Lerner estimates that an SD-WAN can be up to two and a half times less expensive than a traditional WAN architecture. A 250-branch WAN over three years is estimated to cost $1.285 million (€1.15 million) in a traditional WAN architecture, but only $452,500 (€379,700) with an SD-WAN deployment. The ability to use commodity routers is the biggest savings, along with staffing and a small decrease in router maintenance and support.

Market buckets
The market for SD-WAN vendors can be broken into multiple buckets: Incumbent routing and switching vendors who are rolling out SD-WAN products (i.e Cisco, Hewlett Packard Enterprise, Huawei and Brocade); WAN optimisation specialists who extend their products to include SD-WAN (Silver Peak, Riverbed, Talari Networks); pure-play SD-WAN start-ups (VeloCloud, CloudGenix, and Cato Networks); and vendors who offer managed SD-WAN products (AT&T, CenturyLink, Spring, Comcast Business, etc.) Some vendors have already been aggressive making mergers and acquisitions. Cisco bought Viptella in April and Riverbed bought Ocedo.

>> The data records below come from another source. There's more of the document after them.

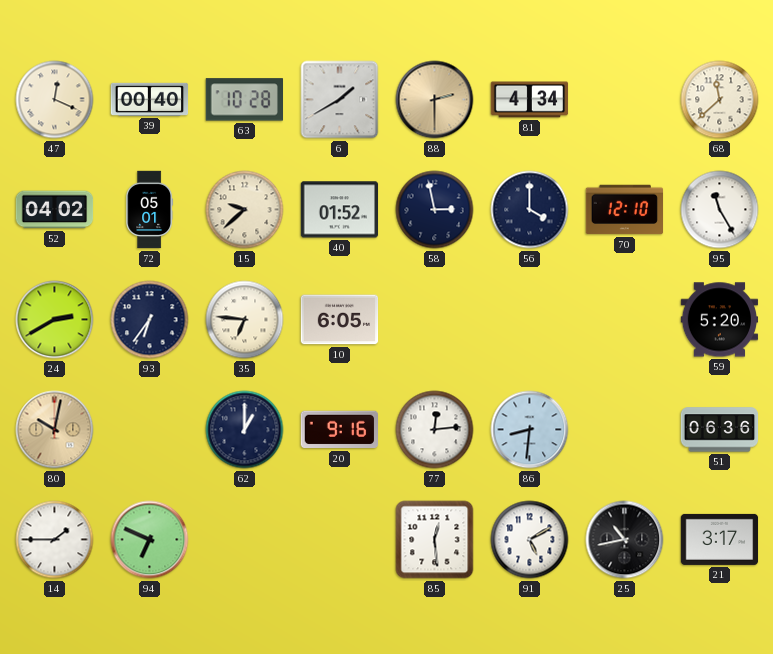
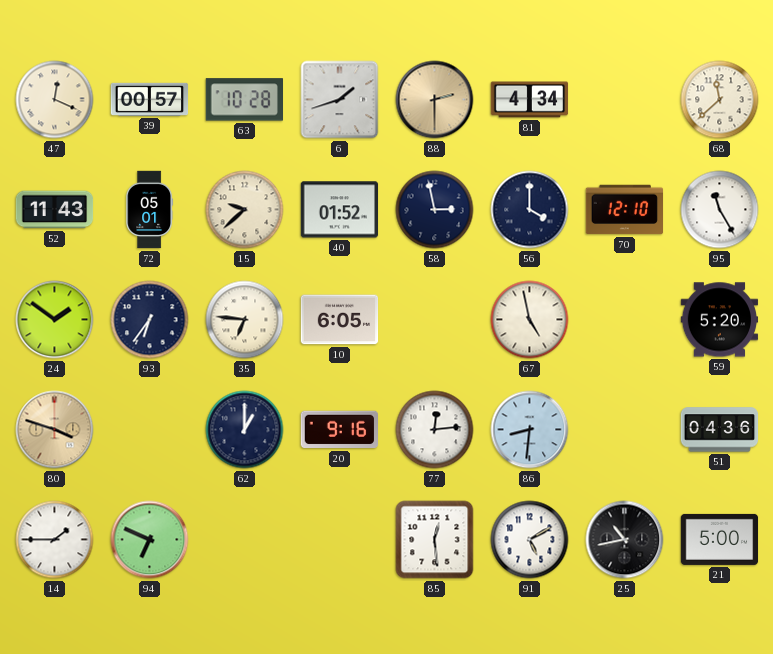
39: 00:40 -> 00:57
6: 1:40 -> 1:42
52: 04:02 -> 11:43
24: 2:40 -> 1:51
67: none -> 4:58
80: 10:02 -> 3:48
51: 06:36 -> 04:36
21: 3:17 -> 5:00
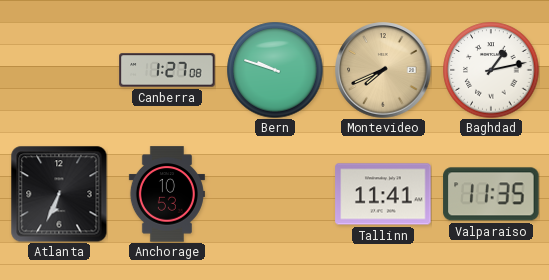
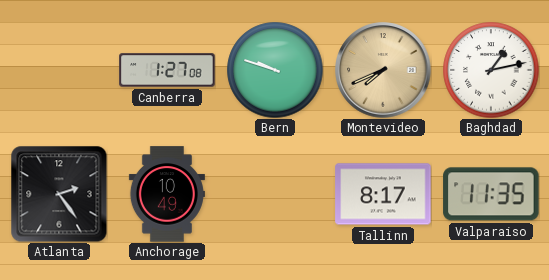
Atlanta: 6:34 -> 2:24
Anchorage: 10:53 -> 10:49
Tallinn: 11:41 -> 8:17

This ease of deployment, central manageability and reduced costs make SD-WAN an attractive option for many businesses. At VMworld 2015 29% of 260 attendees surveyed by Riverbed were exploring SD-WAN while 5% had adopted it. That compares to 77% who were exploring SDN, with 13% who had deployed it. Lerner says leading adopters of SD-WAN have been retailers and financial institutions that have a large number of branch offices.

So, if SD-WAN is so great why is it not ubiquitous? Many organisations have custom built ASICs controlling their WANs and LANs, which have long refresh cycles.

Network engineers are traditionally averse to dramatic changes too, Lerner says. When the hardware is ready for an upgrade Lerner expects organisations will consider SD-WANs, but that could be a multi-year process.